The Finish: one lap of a 6.6km circuit around Benevento. The riders turn onto the circuit just at the 1km to go banner and pass the finish line to hear the bell ringing before a lap around the backstreets of the town. As the profile shows the finish is uphill to the line and it’s cobbled. With 1km to go the road has smooth urban pavé which gives way to tarmac and then comes a section of big polished flagstones which are hard to sprint on out of the saddle, these end then there’s more tarmac before the race takes a paved pedestrian shopping street to the line. It might not show up on TV but the town has plenty of historical buildings.

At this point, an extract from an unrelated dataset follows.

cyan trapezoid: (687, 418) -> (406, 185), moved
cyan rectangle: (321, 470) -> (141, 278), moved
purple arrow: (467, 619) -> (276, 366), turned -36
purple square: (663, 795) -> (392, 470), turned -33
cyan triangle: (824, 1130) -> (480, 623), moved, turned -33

The Contenders: if Marcel Kittel most certainly couldn’t hang on yesterday then he and the other sprinters will be all the more rested for today. The uphill finish isn’t ideal but he’s won races on steeper rides, say a stage of Paris-Nice in 2013.
André Greipel is solid in uphill finishes too but his problem is that if he is in contention for the finish then surely so is Kittel and the opening stages suggest Kittel is simply lengths ahead of the rest.

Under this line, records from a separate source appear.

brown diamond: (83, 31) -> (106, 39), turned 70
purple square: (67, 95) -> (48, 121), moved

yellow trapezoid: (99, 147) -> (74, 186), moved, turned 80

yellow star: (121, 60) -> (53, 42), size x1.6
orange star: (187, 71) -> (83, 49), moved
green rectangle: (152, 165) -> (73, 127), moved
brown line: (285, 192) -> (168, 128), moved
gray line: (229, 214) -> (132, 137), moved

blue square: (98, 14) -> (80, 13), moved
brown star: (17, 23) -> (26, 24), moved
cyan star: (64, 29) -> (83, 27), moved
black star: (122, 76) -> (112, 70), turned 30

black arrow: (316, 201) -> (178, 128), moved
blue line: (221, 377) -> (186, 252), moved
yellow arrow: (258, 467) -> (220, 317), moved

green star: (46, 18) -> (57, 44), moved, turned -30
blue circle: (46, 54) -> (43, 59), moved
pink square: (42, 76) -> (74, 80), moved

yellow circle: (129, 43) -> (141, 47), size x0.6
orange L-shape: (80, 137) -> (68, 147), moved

Arnaud Démare is another rider who excels in an uphill sprint, the FDJ rider has won a stage in the Tour de Suisse in an uphill finish ahead of Matt Goss back in the days when Goss was world class and also taken the hilly Halle-Ingoigem classic (pictured) among other runs to the line.
An uphill finish? Caleb Ewan won one in the Vuelta but before you rush to the bookmakers the rough finish with its flagstones could be tricky for someone who sprints with so much weight over the front of the bike, his rear wheel could easily lose traction as the bikes bounce over the stones. Plus he’s yet to look convincing, he didn’t crack the top-5 in the Netherlands and was getting chopped off the good wheels by his rivals.
Yesterday’s stage though leaves a question mark hanging over predictions like some Damoclean thread. If things were ripped up yesterday then what about a breakaway today? There is a good chance but the steady roads still suit a sprint stage and Giant-Alpecin will help defend Dumoulin’s chances before Etixx-Quickstep take over.
|Arnaud Démare, André Greipel|
|Ewan, Colbrelli, Modolo, Nizzolo, Viviani, Sbaragli, Porsev, Haussler|
Weather: sunny and warm to start but the rising temperatures could prompt the clouds to build and a rain shower is possible. A top temperature of 26°C and still.
TV: the finish is forecast for 5.15pm Euro time. If you have to ration your Giro viewing then today’s stage is one to tune in late with a likely sprint finish but as yesterday’s stage showed, check online what’s happening just in case the race is split to pieces.
Eurosport is covering the race across most of Europe. beIN SPORT has the rights in the US and France while Italian host broadcaster RAI offers the best coverage with experienced commentators as well as roving reporters on motorbikes to add extra coverage. As ever cyclingfans.com, cyclinghub and steephill.tv are the go-to sites for schedules and pirata feeds.